■ Exercise directions:
Please retype every record exactly as it appears, omitting the pictures.

■ Data records:
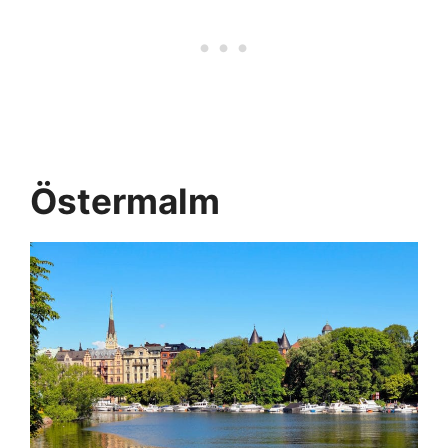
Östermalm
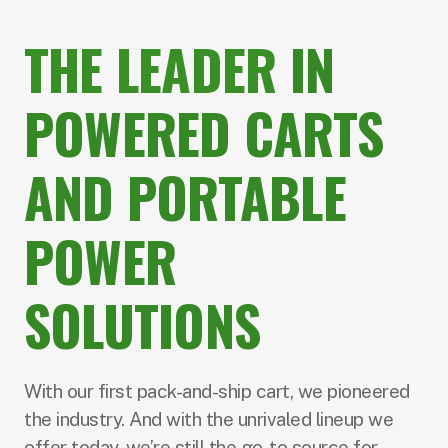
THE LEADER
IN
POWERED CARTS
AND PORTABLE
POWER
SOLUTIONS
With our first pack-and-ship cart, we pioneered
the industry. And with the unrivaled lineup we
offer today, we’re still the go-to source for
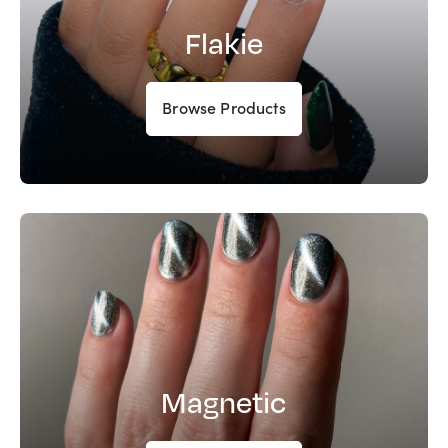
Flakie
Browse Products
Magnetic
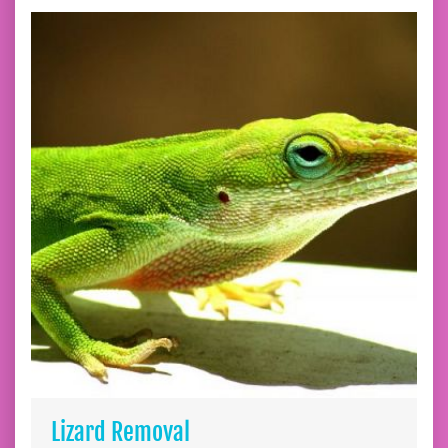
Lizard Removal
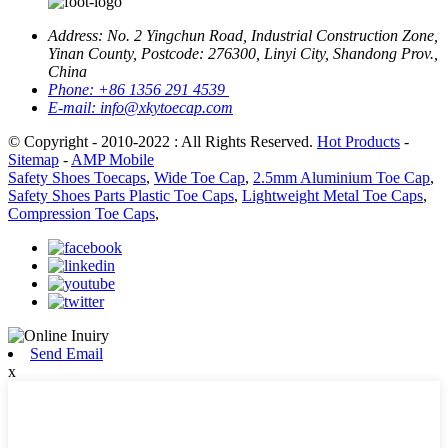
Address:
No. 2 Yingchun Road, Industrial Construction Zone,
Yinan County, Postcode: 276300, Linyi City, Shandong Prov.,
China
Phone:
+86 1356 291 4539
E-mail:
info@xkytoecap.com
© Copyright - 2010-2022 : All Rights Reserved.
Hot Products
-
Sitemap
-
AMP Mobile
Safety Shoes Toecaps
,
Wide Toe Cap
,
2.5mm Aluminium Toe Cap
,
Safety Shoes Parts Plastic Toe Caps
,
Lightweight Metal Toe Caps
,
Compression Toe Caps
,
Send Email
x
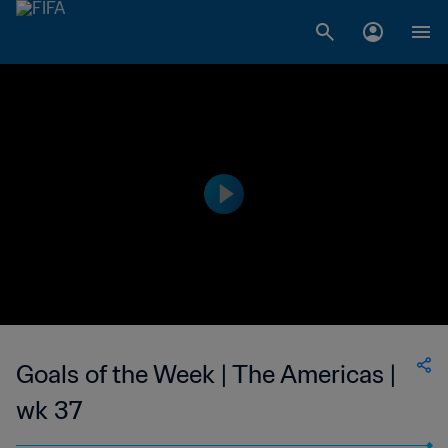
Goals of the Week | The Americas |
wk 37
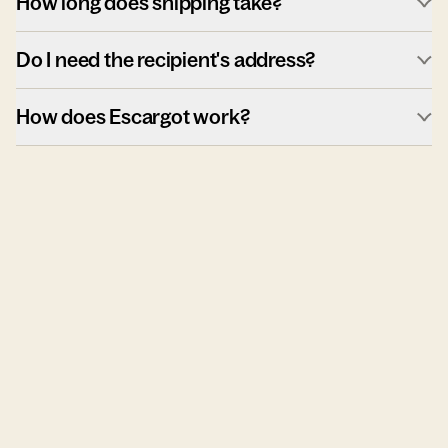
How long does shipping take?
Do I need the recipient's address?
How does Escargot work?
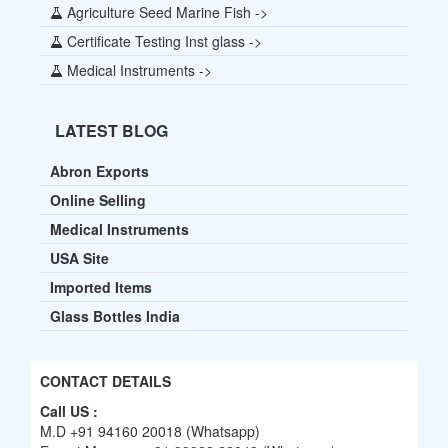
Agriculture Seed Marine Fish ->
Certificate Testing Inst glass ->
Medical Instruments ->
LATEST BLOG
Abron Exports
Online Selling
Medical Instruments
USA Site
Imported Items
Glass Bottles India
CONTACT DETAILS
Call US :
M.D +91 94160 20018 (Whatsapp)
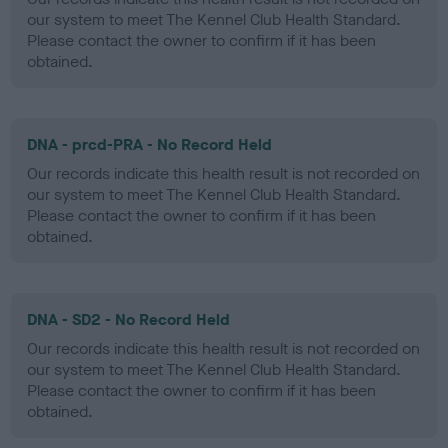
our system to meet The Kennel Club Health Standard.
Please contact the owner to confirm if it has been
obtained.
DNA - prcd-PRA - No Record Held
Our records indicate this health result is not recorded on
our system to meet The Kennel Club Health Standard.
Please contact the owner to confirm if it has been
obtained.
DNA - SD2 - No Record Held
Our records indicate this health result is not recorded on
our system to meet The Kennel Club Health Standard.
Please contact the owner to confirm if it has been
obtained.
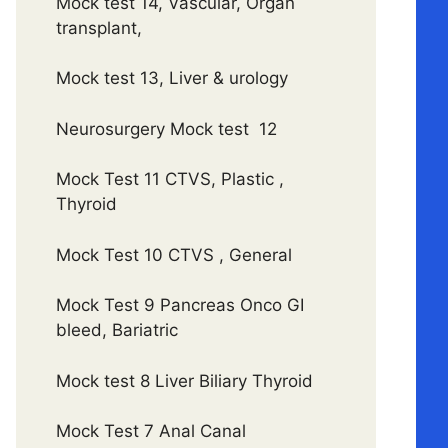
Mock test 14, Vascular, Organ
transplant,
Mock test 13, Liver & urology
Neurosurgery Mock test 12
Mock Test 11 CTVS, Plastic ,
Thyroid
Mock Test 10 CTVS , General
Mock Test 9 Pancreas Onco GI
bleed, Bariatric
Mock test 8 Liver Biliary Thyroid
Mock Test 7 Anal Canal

■ Expected answer:
Östermalm
THE LEADER
IN
POWERED CARTS
AND PORTABLE
POWER
SOLUTIONS
With our first pack-and-ship cart, we pioneered
the industry. And with the unrivaled lineup we
offer today, we’re still the go-to source for
Flakie
Browse Products
Magnetic
Lizard Removal
Address:
No. 2 Yingchun Road, Industrial Construction Zone,
Yinan County, Postcode: 276300, Linyi City, Shandong Prov.,
China
Phone:
+86 1356 291 4539
E-mail:
info@xkytoecap.com
© Copyright - 2010-2022 : All Rights Reserved.
Hot Products
-
Sitemap
-
AMP Mobile
Safety Shoes Toecaps
,
Wide Toe Cap
,
2.5mm Aluminium Toe Cap
,
Safety Shoes Parts Plastic Toe Caps
,
Lightweight Metal Toe Caps
,
Compression Toe Caps
,
Send Email
x
Goals of the Week | The Americas |
wk 37
How long does shipping take?
Do I need the recipient's address?
How does Escargot work?
Agriculture Seed Marine Fish ->
Certificate Testing Inst glass ->
Medical Instruments ->
LATEST BLOG
Abron Exports
Online Selling
Medical Instruments
USA Site
Imported Items
Glass Bottles India
CONTACT DETAILS
Call US :
M.D +91 94160 20018 (Whatsapp)
our system to meet The Kennel Club Health Standard.
Please contact the owner to confirm if it has been
obtained.
DNA - prcd-PRA - No Record Held
Our records indicate this health result is not recorded on
our system to meet The Kennel Club Health Standard.
Please contact the owner to confirm if it has been
obtained.
DNA - SD2 - No Record Held
Our records indicate this health result is not recorded on
our system to meet The Kennel Club Health Standard.
Please contact the owner to confirm if it has been
obtained.
Mock test 14, Vascular, Organ
transplant,
Mock test 13, Liver & urology
Neurosurgery Mock test 12
Mock Test 11 CTVS, Plastic ,
Thyroid
Mock Test 10 CTVS , General
Mock Test 9 Pancreas Onco GI
bleed, Bariatric
Mock test 8 Liver Biliary Thyroid
Mock Test 7 Anal Canal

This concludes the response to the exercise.